* _WHAT THE EXERCISE ASKS_
Strip out all images, then restate the data verbatim.

* _INFORMATION PROVIDED_
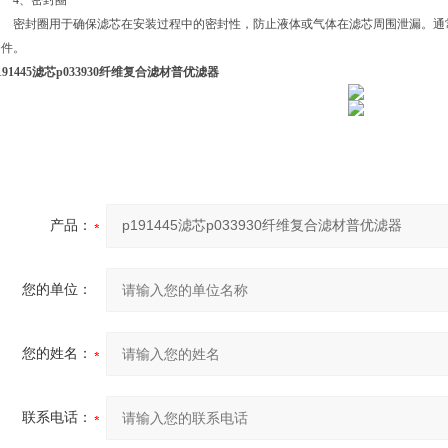
4、密封圈
密封圈用于确保滤芯在安装过程中的密封性，防止液体或气体在滤芯周围泄漏。通
条件。
191445滤芯p033930纤维复合滤材普优滤器
产品：
您的单位：
您的姓名：
联系电话：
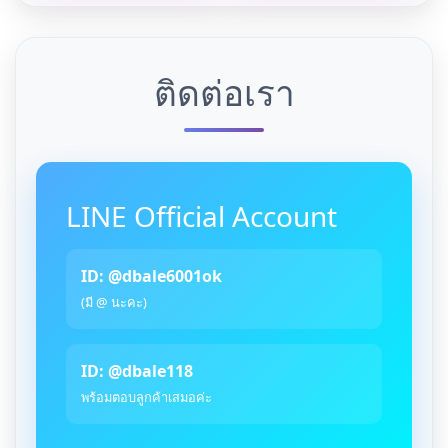
ติดต่อเรา
LINE Official Account
ID: @dbale6001ok
(มี @ นะคะ)
ID: @dbale118
พร้อมตอบลูกค้าเสมอค่ะ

* _ANSWER BOX_
4、密封圈
密封圈用于确保滤芯在安装过程中的密封性，防止液体或气体在滤芯周围泄漏。通
条件。
191445滤芯p033930纤维复合滤材普优滤器
产品：
您的单位：
您的姓名：
联系电话：
ติดต่อเรา
LINE Official Account
ID: @dbale6001ok
(มี @ นะคะ)
ID: @dbale118
พร้อมตอบลูกค้าเสมอค่ะ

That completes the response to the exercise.